We begin with the pre-revolutionary embrace of the autonomy principle in the differentiation of poetic vs. everyday language, Suprematist nonobjectivity, and the understanding of faktura (facture, texture) as materiological determination. We then turn to the troubling of that principle in the wake of 1917, in both Lissitzky’s art of the proun, which ranged across media from painting to architecture, and also laboratory Constructivism, which, following Picasso’s example, advanced constructed sculpture as a major new procedure. The rejection of autonomy altogether is found in the Productivists’ subsequent call for artists to enter into industrial production and the design of every day life. Major examples for discussion include: the reinvention of textile and clothing design; the advent of new typologies for interior and urban space; the recourse to experimental and factographic modes of photographic practice; and the radicalization of graphic design and exhibition design.

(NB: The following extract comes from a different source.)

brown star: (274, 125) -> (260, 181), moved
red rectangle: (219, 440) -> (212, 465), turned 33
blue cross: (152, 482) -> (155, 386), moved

The seminar is supported by a dedicated exhibition in the Harvard Art Museums, “What about Revolution? Aesthetic Practices after 1917,” and a weekend study trip to the centennial exhibition, “Revoliutsiia! Demonstratsiia! Soviet Art Put to the Test,” at the Art Institute of Chicago.
Requirements: seminar attendance and participation, weekly readings, and the preparation of a research paper based on original works of art. Open to graduate students. Limit: 12.